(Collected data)
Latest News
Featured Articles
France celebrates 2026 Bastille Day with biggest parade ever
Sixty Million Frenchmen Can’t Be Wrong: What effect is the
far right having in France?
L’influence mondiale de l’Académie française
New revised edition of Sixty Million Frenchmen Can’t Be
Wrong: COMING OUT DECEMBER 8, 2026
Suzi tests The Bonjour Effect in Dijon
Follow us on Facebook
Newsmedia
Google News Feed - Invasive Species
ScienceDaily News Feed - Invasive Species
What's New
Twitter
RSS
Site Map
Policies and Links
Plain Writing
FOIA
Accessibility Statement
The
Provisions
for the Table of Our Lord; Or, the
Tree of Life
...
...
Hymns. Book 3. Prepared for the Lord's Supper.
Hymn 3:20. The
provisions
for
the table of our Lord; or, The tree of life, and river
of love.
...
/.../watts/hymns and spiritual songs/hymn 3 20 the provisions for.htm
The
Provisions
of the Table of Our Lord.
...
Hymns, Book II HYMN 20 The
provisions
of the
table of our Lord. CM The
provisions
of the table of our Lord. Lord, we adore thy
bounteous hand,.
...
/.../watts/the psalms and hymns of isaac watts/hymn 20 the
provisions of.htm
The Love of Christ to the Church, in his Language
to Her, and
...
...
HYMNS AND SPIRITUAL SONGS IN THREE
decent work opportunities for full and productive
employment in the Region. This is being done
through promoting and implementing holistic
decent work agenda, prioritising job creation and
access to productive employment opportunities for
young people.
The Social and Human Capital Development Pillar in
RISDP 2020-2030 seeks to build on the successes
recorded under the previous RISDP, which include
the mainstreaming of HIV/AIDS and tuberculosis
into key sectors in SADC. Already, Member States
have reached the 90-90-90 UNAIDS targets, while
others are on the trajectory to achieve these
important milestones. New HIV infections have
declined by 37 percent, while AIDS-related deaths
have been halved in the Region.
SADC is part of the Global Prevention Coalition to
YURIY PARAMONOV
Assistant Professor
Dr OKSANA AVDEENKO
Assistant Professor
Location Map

...

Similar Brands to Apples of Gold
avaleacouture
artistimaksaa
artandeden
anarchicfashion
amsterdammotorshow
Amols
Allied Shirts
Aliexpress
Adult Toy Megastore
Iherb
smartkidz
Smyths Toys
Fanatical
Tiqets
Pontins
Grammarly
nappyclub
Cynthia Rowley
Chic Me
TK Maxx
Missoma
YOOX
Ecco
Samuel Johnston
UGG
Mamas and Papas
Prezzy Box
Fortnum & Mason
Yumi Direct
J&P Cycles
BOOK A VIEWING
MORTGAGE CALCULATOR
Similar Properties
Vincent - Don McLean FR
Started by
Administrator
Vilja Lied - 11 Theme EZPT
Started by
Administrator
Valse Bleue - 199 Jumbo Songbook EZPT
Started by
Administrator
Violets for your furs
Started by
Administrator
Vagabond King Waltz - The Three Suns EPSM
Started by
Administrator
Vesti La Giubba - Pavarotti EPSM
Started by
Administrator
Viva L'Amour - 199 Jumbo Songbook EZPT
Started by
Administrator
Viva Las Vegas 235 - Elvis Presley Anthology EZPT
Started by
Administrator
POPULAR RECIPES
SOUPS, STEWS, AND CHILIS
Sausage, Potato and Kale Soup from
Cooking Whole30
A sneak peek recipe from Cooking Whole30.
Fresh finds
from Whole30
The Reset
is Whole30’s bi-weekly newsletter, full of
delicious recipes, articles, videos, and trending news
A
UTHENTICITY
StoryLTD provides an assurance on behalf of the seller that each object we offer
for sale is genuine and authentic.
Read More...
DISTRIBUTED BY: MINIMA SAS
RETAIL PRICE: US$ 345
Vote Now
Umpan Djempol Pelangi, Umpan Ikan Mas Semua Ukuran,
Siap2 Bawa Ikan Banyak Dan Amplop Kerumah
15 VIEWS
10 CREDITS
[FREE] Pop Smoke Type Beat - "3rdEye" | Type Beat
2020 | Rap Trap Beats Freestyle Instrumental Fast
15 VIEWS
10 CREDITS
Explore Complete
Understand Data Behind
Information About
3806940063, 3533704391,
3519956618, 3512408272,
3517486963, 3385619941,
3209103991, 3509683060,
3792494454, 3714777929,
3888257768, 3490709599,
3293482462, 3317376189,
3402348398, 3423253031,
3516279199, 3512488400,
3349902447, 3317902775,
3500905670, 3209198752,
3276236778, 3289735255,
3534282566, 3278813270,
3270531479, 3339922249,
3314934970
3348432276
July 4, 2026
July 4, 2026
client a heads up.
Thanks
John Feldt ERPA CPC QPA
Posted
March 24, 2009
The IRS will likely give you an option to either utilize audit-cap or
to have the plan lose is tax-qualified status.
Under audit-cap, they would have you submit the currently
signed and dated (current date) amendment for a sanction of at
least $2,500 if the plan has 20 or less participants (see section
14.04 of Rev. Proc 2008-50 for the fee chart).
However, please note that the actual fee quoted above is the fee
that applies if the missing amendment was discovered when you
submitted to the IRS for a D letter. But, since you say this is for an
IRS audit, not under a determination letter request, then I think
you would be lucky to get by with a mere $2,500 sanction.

**Work required**
Please reproduce, exactly as they appear above, the lines from the line containing "Latest News" up to and including the line containing "Location Map".

**Solved exercise**
Latest News
Featured Articles
France celebrates 2026 Bastille Day with biggest parade ever
Sixty Million Frenchmen Can’t Be Wrong: What effect is the
far right having in France?
L’influence mondiale de l’Académie française
New revised edition of Sixty Million Frenchmen Can’t Be
Wrong: COMING OUT DECEMBER 8, 2026
Suzi tests The Bonjour Effect in Dijon
Follow us on Facebook
Newsmedia
Google News Feed - Invasive Species
ScienceDaily News Feed - Invasive Species
What's New
Twitter
RSS
Site Map
Policies and Links
Plain Writing
FOIA
Accessibility Statement
The
Provisions
for the Table of Our Lord; Or, the
Tree of Life
...
...
Hymns. Book 3. Prepared for the Lord's Supper.
Hymn 3:20. The
provisions
for
the table of our Lord; or, The tree of life, and river
of love.
...
/.../watts/hymns and spiritual songs/hymn 3 20 the provisions for.htm
The
Provisions
of the Table of Our Lord.
...
Hymns, Book II HYMN 20 The
provisions
of the
table of our Lord. CM The
provisions
of the table of our Lord. Lord, we adore thy
bounteous hand,.
...
/.../watts/the psalms and hymns of isaac watts/hymn 20 the
provisions of.htm
The Love of Christ to the Church, in his Language
to Her, and
...
...
HYMNS AND SPIRITUAL SONGS IN THREE
decent work opportunities for full and productive
employment in the Region. This is being done
through promoting and implementing holistic
decent work agenda, prioritising job creation and
access to productive employment opportunities for
young people.
The Social and Human Capital Development Pillar in
RISDP 2020-2030 seeks to build on the successes
recorded under the previous RISDP, which include
the mainstreaming of HIV/AIDS and tuberculosis
into key sectors in SADC. Already, Member States
have reached the 90-90-90 UNAIDS targets, while
others are on the trajectory to achieve these
important milestones. New HIV infections have
declined by 37 percent, while AIDS-related deaths
have been halved in the Region.
SADC is part of the Global Prevention Coalition to
YURIY PARAMONOV
Assistant Professor
Dr OKSANA AVDEENKO
Assistant Professor
Location Map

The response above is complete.